Infants learn language not merely by listening to what other people say but also by lip reading, according to a recent research.

The study published in the Proceedings of the National Academy of Sciences on Monday has defied conventional belief that babies learn to speak through sound alone.

The finding could provide vital clues to understanding the condition of autism and could even lead to earlier diagnosis and intervention.

For the research, scientists from Florida Atlantic University studied a group of infants aged between four to 12 months and a group of adults for comparison.

The babies were given videos to watch in either English or Spanish, which is a language foreign to them. With the help of an eye tracker device, the researchers could establish where the infants' pupils moved when they saw and heard the video.

Making eye contact is the most powerful mode of establishing a communicative link between humans. During the early part of their lives, infants learn rapidly that looking at the eyes of the person talking conveys significant information.

Researchers discovered that at around the age of six months, babies start shifting from this intent eye gaze of early infancy to studying mouths when people talk to them.

The baby in order to imitate you has to figure out how to shape their lips to make that particular sound they're hearing, the Huffington Post quoted developmental psychologist David Lewkowicz of Florida Atlantic University, who led the study being published Monday. It's an incredibly complex process.
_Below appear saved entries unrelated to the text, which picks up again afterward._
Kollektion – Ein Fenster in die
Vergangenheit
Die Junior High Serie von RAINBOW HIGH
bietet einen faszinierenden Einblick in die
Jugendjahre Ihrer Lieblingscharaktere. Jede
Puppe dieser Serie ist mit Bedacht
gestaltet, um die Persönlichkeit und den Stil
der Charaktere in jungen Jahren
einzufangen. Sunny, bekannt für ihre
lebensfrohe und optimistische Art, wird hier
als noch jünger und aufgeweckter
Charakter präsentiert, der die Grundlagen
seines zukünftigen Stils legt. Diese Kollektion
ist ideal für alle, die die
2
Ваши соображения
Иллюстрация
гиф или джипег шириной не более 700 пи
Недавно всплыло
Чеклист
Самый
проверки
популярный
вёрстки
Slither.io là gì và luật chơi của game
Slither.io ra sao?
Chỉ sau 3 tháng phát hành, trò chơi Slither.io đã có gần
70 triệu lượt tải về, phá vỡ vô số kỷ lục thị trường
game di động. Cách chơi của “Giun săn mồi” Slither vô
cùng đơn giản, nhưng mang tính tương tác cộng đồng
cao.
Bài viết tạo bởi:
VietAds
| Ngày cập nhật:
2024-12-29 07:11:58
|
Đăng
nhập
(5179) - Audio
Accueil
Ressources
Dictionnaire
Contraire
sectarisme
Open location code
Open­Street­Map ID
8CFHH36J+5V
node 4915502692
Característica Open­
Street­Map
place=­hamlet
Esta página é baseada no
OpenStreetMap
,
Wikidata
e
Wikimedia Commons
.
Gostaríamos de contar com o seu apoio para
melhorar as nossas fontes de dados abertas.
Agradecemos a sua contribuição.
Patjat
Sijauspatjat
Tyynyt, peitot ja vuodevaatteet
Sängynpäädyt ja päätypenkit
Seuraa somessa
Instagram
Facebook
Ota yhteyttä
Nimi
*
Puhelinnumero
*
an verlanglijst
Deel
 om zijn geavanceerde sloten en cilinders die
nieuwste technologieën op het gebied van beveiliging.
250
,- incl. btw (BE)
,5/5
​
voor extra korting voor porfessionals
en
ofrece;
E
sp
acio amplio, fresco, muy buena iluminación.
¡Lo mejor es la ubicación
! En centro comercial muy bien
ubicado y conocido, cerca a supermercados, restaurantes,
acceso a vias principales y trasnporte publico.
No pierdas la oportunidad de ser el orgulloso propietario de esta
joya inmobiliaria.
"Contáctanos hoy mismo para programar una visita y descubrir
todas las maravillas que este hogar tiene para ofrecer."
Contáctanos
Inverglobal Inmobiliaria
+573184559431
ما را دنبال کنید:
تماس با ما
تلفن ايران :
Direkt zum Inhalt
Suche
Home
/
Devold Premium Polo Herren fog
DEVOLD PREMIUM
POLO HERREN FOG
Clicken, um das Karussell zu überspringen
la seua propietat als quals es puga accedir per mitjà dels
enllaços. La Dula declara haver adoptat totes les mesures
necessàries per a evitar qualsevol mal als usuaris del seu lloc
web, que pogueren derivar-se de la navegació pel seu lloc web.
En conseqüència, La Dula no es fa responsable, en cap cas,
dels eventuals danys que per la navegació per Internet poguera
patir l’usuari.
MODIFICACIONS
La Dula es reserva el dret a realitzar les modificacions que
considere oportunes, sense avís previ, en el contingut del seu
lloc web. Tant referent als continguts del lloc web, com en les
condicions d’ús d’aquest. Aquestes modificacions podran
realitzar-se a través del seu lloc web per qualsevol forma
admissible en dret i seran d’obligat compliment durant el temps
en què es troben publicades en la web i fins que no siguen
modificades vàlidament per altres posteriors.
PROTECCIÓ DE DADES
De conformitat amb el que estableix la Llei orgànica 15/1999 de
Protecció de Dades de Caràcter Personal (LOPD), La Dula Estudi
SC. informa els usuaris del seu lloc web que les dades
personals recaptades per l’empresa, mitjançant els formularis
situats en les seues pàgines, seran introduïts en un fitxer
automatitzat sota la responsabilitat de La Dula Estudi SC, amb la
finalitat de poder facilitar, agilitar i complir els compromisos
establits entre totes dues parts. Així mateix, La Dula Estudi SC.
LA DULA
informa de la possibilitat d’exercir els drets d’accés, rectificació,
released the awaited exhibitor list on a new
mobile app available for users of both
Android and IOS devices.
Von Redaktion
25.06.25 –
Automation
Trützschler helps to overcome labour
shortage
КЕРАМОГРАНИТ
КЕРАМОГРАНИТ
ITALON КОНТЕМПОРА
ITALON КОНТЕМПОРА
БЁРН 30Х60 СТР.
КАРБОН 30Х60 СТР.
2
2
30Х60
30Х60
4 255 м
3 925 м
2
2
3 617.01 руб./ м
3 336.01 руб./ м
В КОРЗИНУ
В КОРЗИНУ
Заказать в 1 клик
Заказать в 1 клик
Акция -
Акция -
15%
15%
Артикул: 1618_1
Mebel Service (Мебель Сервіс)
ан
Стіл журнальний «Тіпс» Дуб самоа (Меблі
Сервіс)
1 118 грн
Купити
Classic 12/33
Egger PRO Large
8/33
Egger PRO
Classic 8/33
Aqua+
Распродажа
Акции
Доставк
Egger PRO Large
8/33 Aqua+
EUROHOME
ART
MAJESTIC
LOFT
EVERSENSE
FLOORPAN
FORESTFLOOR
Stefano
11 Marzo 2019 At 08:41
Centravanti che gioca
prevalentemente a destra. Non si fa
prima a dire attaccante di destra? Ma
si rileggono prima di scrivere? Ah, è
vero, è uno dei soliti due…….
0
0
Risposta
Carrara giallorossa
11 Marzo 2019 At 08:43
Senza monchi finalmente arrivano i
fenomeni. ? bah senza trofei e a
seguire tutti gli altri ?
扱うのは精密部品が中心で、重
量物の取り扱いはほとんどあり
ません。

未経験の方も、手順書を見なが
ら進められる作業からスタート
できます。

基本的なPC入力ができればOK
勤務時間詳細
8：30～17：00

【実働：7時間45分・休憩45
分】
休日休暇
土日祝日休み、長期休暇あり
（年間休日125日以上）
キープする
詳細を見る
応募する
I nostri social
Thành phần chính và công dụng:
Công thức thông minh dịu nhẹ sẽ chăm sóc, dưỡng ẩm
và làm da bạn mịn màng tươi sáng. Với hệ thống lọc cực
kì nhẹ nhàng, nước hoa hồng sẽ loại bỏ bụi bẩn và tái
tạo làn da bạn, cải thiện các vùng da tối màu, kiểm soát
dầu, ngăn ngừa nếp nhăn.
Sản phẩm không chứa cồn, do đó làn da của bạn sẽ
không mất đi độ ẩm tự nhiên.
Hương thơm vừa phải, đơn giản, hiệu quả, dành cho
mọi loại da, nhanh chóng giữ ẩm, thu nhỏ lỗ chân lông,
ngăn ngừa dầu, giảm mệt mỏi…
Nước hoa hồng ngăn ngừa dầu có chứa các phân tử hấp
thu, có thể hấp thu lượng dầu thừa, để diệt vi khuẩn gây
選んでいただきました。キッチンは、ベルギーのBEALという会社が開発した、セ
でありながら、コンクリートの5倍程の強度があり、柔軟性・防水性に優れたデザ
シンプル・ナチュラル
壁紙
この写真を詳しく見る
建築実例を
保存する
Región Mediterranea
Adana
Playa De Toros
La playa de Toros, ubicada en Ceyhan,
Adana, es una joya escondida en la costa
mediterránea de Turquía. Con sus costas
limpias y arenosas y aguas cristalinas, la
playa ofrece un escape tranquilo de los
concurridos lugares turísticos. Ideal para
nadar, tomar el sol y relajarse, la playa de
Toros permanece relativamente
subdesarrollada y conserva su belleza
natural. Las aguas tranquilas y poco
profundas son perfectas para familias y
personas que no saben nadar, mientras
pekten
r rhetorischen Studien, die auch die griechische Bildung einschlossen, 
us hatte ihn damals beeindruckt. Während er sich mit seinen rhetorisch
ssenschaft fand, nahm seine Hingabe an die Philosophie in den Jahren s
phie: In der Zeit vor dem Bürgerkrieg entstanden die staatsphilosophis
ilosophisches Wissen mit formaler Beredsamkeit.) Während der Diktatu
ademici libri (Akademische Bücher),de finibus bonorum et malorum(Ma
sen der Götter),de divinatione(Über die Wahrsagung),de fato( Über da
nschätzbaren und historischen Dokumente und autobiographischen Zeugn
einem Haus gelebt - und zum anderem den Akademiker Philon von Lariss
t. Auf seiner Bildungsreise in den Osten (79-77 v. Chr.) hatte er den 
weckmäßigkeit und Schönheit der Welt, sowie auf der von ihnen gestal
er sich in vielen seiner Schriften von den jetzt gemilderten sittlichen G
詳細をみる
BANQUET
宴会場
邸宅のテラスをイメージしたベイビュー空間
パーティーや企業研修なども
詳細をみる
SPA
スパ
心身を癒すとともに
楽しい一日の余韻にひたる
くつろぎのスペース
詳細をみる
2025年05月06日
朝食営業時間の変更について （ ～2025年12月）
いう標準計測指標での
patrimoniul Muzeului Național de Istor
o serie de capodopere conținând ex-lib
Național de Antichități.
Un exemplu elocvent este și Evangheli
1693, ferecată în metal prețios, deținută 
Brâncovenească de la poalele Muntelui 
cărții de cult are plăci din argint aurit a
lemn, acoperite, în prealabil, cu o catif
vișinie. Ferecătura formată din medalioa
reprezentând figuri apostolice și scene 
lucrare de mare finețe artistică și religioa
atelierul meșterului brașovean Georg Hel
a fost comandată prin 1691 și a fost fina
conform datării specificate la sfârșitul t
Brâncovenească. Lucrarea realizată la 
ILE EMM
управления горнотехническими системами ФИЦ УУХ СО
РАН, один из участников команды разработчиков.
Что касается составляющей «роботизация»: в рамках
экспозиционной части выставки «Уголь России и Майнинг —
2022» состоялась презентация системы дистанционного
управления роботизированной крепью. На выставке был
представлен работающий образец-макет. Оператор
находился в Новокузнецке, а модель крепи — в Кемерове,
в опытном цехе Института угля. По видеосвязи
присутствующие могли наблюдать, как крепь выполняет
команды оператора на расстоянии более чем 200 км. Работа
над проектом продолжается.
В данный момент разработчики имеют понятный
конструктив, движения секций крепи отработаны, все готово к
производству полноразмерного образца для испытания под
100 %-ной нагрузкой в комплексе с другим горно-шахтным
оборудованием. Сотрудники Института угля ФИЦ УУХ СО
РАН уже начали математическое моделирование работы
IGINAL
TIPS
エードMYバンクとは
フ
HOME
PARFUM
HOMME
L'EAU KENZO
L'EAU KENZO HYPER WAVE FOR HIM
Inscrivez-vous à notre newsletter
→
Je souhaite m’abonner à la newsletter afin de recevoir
This data could help in understanding autism in children as well. Autistic children at age two concentrate more on the lips of the speaker than the eyes. This determines that paying attention to the mouth is the normal pattern of development at the age of one. This comparision could assist in recognizing autism at an earlier age.

Although autism diagnosis is not so easy to streamline and there is need for more study, the new research could reportedly assist in providing six months of earlier intervention for autism, which currently affects around 1 in 110 children in the United States (according to the Centers for Disease Control and Prevention).